The average person new to this is going to be tarred and feathered as a bigot from the off because even using standard biological terms counts as phobic in all this.

Ineedacupofteadesperately · 13/04/2018 09:52

Thanks AntiGrinch

It is horrifying to think that you have to be THIS good at talking to be allowed to talk at all

That is really what I was trying to get at when I was talking about newborns and caring. If we're held to an impossible standard that
will exclude tired women with non-perfect non-sleeping babies, or caring for elderly relations, or just trying to juggle work and caring. I know what I write is less clear than many of you, I've been struggling with various postpartum stuff this past year, but I still want to engage (respectfully of course), I want to write letters, I don't want to be completely invisible in society. What does it say if a new mum feels excluded from feminist discourse on mumsnet because she has to walk on eggshells and get the right 'tone'. This discussion is heading that way, it puts me off posting to be honest, and I've learned so much on here.

AntiGrinch · 13/04/2018 09:59

The point of this thread is to work out how to support MNHQ in keeping this open and I just don't know how to help because:

I don't know what the problem is. "root and branch" is too general; "goady" is too general; I'm honestly lost

I don't know where the pressure is coming from

And I don't know how they can shut this down. I am really interested and confused about the mechanics of this. We've seen women being threatened with violence and physically assaulted. Presumably not that? People outside Justine's house with baseball bats? I don't think so. What's going on?

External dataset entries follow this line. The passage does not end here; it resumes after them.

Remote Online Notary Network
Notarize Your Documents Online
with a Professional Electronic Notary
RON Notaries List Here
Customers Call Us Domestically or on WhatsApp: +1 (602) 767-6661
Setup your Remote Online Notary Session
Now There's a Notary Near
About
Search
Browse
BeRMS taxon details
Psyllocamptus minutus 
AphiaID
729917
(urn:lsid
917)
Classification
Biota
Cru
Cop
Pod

Lemonjello · 13/04/2018 10:06

Antigrinch your post at 7.35 is amazingly insightful. I never thought about that before and you are so right.

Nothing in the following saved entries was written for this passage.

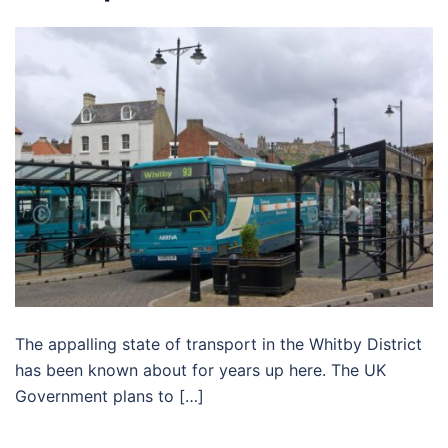
The appalling state of transport in the Whitby District
has been known about for years up here. The UK
Government plans to […]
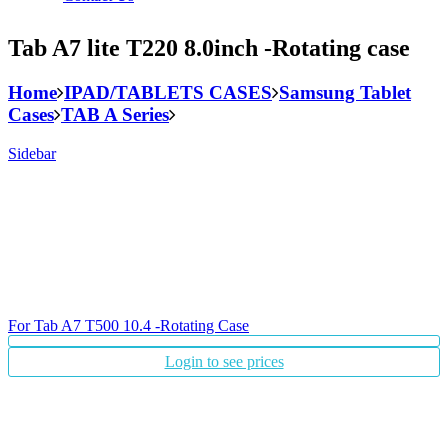
Tab A7 lite T220 8.0inch -Rotating case
Home
IPAD/TABLETS CASES
Samsung Tablet
Cases
TAB A Series
Sidebar
For Tab A7 T500 10.4 -Rotating Case
Login to see prices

Writersblock2 · 13/04/2018 10:13

This is a huge concern and one we really need to keep an eye on this. Clearly Mumsnet is under a lot of pressure to close this debate down.

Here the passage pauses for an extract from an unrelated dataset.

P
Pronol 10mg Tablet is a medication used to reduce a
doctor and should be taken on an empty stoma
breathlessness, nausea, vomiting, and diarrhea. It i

For me there are a few things we really need to be aware of:

1 - Even discussing the idea that TRAs are spamming the boards and reporting everything fuels the fire. It's a bit catch-22. Anyone reading who is of this inclination will increase their efforts now that they are aware that the forum could be on the line.

2 - Free speech. This is what it ALL boils down to. We should be able to speak freely. It's an vital right to protect. Unfortunately this is a private forum, and ultimately the owners get to choose who speaks. It's not a public space.

3 - Policing tone is ridiculously subjective (and that's assuming it should even be done. Answer: it shouldn't). It's a bit like the debate on being offended; anyone can be offended by anything.

4 - I do think the key lies in self-policing. Maybe we should put together a group of women willing to act as, someone else said, another tier of mods. However this will only be possible if Mumsnet are willing to talk to us about what exactly they are requiring moderation of. Is it a matter of dealing with masses of spam reports (that don't really go anywhere but require time to check out) or a more subtle moderation of certain phrases, words, angles, opinions that someone at the top is considering "just too much". If this is the case, it's a bit closer to shutting down debate, which is a separate issue in itself.

5 - Making the forum invisible. I think this is an incredibly heavy handed tactic if it's being done in the name of "making it harder for goady people/trolls" to find us. Anyone coming here with the intention of being goady/a troll only needs to google the forum. They won't be prevented from posting. The people who WILL be prevented from posting are those curious about the trans issues because they are new to it. Those are the people who need to be led a little, so they can navigate the huge amount of information and come to their own decisions. We will lose them. We will lose the ability to gain in number.

It would be a massive shame if we lost this forum as it is one of the few places we have available that are so well-known. It's unfortunate that Mumsnet are under this pressure as they have worked incredibly hard to keep our voices being heard. But it does seem to be a slippery slope right now.

Mumsnet - work with us. What can we do to help?